Es war immer das Gleiche: Sobald er stehen blieb und das Echo seiner Schritte verhallte, hörte er das Tick-tick-tick der Krallen auf dem Felsen. Dann blieb das Wesen ebenfalls stehen und wartete, bis er wieder weiterlief. Es beobachtete ihn, wartete darauf, dass er zu schwach war, sich gegen seinen Angriff zu wehren.
Er konnte ihm nicht entkommen; um das Wesen loszuwerden, musste er es überlisten. Er hastete weiter, fest entschlossen, möglichst viel Abstand zu halten. Nun neigte sich auch noch der Tunnel nach unten – er entfernte sich wieder von der Oberfläche. Amsel dachte verzweifelt: Wenn ich nur sehen könnte! Die schreckliche, alles verdeckende Dunkelheit und dann dieses Phantom!

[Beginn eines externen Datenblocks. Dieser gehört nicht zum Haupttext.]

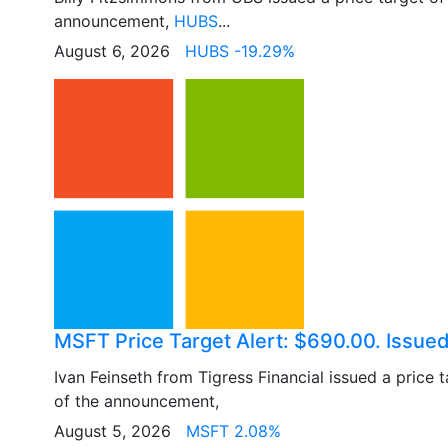
announcement,
HUBS
...
August 6, 2026
HUBS -19.29%
MSFT Price Target Alert: $690.00. Issued
Ivan Feinseth from Tigress Financial issued a price 
of the announcement,
August 5, 2026
MSFT 2.08%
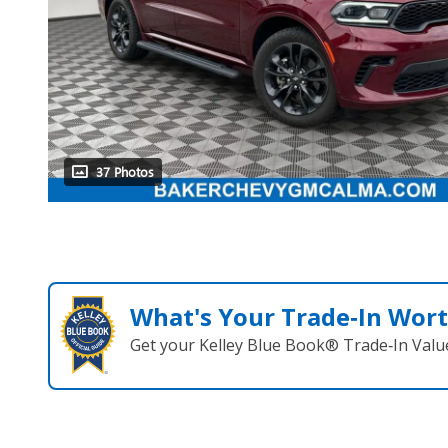
37 Photos
What's Your Trade‑In Wor
Get your Kelley Blue Book® Trade‑In Valu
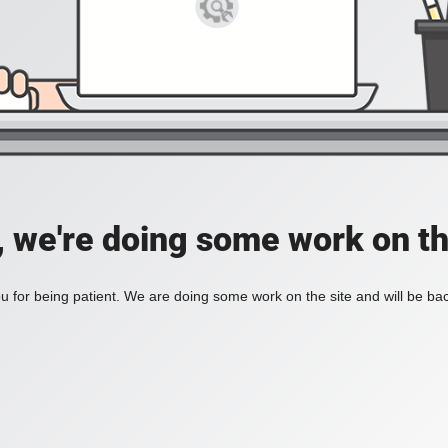
, we're doing some work on th
 for being patient. We are doing some work on the site and will be bac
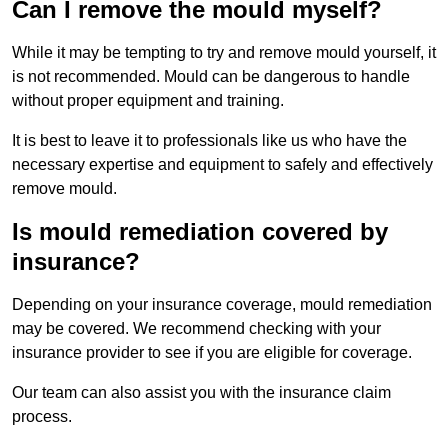
Can I remove the mould myself?
While it may be tempting to try and remove mould yourself, it
is not recommended. Mould can be dangerous to handle
without proper equipment and training.
It is best to leave it to professionals like us who have the
necessary expertise and equipment to safely and effectively
remove mould.
Is mould remediation covered by
insurance?
Depending on your insurance coverage, mould remediation
may be covered. We recommend checking with your
insurance provider to see if you are eligible for coverage.
Our team can also assist you with the insurance claim
process.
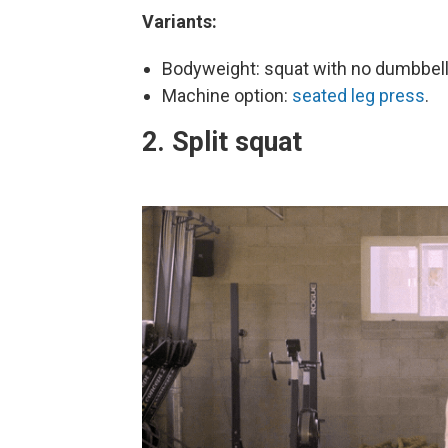
Variants:
Bodyweight: squat with no dumbbel
Machine option:
seated leg press
.
2. Split squat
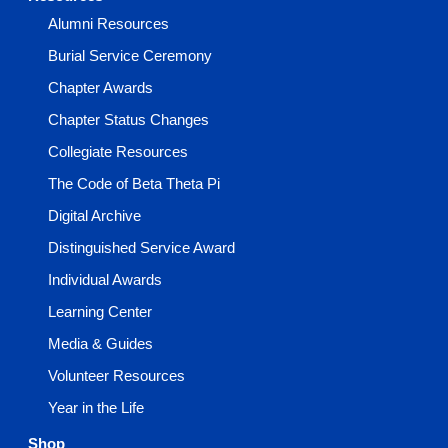
Alumni Resources
Burial Service Ceremony
Chapter Awards
Chapter Status Changes
Collegiate Resources
The Code of Beta Theta Pi
Digital Archive
Distinguished Service Award
Individual Awards
Learning Center
Media & Guides
Volunteer Resources
Year in the Life
Shop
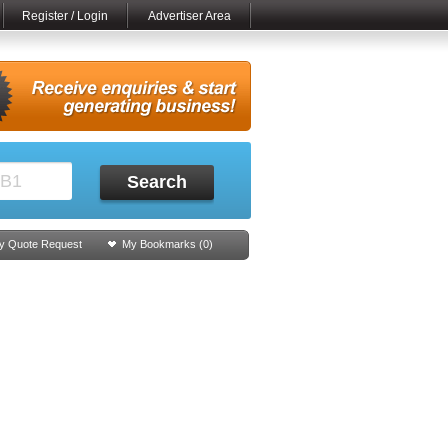
Register / Login
Advertiser Area
Search
y Quote Request
My Bookmarks (
0
)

Ihm kam eine Idee. Fieberhaft durchsuchte er seine Taschen und fand schließlich seine Brille. Die Linsen hatte er selbst geschliffen, aber den Stahl für das Gestell hatte er von einem Kaufmann aus dem Südland erworben. Die Tunnel waren voller Kristall- und Quarzablagerungen. Amsel kniete nieder und tastete den Boden des Tunnels ab – da war schon wieder das Kratzen von Krallen auf den Felsen! Amsel suchte schneller und schlug einen Stein auf dem anderen gegen das Gestell seiner Brille.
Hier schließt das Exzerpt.